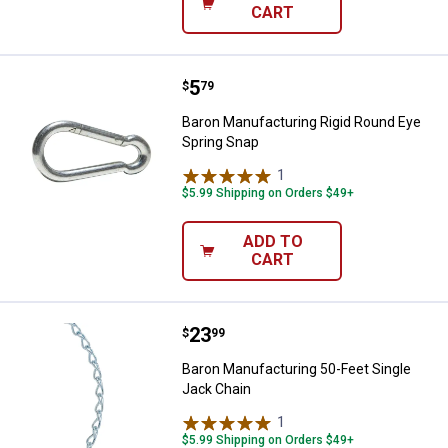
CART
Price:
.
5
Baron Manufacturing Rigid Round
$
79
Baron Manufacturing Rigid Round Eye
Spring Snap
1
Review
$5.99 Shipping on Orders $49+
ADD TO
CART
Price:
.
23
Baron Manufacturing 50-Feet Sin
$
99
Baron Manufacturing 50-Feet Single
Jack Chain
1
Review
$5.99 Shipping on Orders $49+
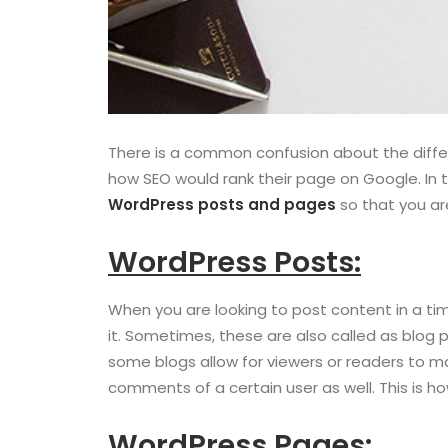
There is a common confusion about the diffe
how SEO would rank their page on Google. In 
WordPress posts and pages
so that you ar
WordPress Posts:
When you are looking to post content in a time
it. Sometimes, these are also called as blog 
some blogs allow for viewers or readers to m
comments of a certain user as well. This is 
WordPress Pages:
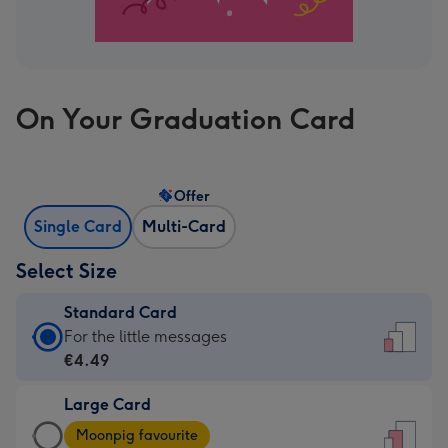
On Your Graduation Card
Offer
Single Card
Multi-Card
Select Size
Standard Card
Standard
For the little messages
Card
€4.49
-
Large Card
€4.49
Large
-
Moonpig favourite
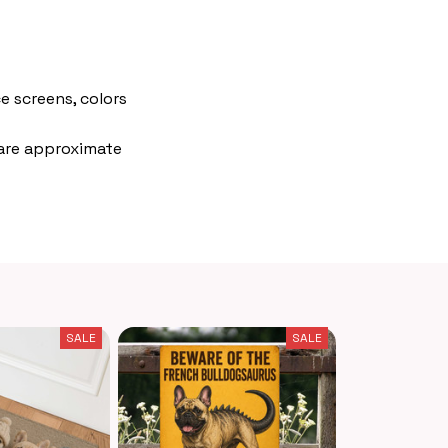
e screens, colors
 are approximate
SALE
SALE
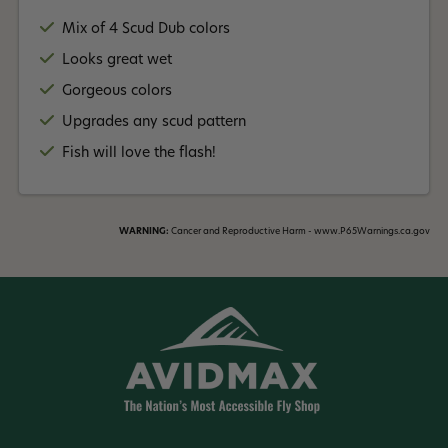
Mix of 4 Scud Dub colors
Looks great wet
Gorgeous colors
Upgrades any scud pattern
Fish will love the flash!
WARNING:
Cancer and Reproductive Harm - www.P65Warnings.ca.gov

###

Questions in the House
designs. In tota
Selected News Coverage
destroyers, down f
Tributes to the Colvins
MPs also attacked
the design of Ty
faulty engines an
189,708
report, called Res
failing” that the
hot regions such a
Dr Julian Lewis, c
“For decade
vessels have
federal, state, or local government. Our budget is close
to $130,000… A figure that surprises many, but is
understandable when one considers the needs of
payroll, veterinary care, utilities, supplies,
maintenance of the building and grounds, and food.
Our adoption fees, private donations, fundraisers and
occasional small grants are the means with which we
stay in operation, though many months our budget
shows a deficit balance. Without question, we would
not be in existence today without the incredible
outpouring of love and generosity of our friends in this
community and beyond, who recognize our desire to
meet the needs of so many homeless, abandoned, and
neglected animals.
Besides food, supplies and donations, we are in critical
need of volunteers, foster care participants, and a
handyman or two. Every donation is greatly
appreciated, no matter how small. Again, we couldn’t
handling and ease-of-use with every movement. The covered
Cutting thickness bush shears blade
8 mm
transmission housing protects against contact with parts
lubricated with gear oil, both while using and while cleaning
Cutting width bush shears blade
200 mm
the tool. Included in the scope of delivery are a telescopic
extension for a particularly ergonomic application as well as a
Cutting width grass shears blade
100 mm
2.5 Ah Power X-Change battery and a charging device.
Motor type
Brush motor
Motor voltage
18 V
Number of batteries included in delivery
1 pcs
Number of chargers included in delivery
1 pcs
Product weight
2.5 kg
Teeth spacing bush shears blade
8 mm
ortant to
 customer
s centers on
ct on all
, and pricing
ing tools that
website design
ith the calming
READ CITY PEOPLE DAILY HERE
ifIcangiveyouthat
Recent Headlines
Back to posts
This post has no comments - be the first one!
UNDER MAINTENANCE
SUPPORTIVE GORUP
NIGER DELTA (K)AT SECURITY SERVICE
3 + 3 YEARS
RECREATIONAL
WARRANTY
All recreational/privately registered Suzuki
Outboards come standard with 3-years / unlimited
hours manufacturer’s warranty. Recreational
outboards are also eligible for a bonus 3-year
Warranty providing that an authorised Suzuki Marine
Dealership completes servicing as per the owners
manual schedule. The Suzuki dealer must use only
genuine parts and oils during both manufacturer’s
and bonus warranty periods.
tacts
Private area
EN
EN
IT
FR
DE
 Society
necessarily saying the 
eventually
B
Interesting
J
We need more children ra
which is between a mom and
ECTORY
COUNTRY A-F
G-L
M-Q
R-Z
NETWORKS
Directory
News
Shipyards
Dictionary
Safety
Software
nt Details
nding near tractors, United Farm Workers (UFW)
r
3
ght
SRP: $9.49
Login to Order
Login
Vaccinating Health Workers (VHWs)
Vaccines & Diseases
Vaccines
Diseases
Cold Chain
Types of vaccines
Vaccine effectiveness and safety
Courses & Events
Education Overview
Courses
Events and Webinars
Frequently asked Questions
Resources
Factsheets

###

* _Directions for this task_:
Show every line above in which the word "blade" appears.

* _Task solution_:
Cutting thickness bush shears blade
Cutting width bush shears blade
Cutting width grass shears blade
Teeth spacing bush shears blade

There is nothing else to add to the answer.